The Dar al Kalima University College of Arts and Culture’s program called Nabad is an innovative program that empowers artists, arts organizations, and creative enterprises in Southwestern Asia and North Africa. Nabad engaged 20 artists, poets, authors, activists, and academics to tell their stories and foster a much-needed dialogue on resilience & resistance culture in Lebanon.
The Beirut Call challenges readers to consider alternatives for countries that face wars, crises, instability, and despair. When people experience grief and uncertainty, the arts offer one way, however small, to engage the people through deep and emotional connections.
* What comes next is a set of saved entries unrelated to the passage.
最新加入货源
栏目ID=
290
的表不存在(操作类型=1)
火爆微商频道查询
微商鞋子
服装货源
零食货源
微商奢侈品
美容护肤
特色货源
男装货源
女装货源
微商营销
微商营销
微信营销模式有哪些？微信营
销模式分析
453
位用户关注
Each essay, poem, artwork, and photograph portray a glimpse into the day of the Beirut port explosion and also offer a direct commentary regarding the local and global response. Artists and activists, professors and poets, and entire collectives wrote, photographed, filmed, spoke, and sang about the city they saw and the city they wished to see. The result is a rich dialogue about social and political issues and the role of art itself.
The Beirut Call presents Lebanon from a hundred eyes, telling the story from many perceptions and expressions that speak to Lebanese in their homeland and in the Lebanese diaspora. The book transcends the borders of Lebanon as contributors address worldwide issues of war, peace, memory, history, identity, creativity, cultural resistance, resilience, artistic activism, human rights, feminism, social justice, intercultural dialogue.
We challenge you to use this publication as a catalyst for discussions in schools, universities, arts & culture workshops, learning programs, youth and community centers, women’s groups, NGOs, and alternative education programs.
Proceeds will help Dar al Kalima University College of Arts and Culture continue to fund artists, arts NGOs, and small creative enterprises’ projects in Lebanon.
The book can be used for courses on world cultures; cultural studies; world poetry; Middle Eastern studies; contemporary arts; interdisciplinary arts; peacebuilding; social change; art, activism and social movements; resilience; etc.
Recommended teaching/learning methods utilizing the book or parts of it are readings and discussions, experiential and collaborative learning, research projects, storytelling, reflective activities, and workshops.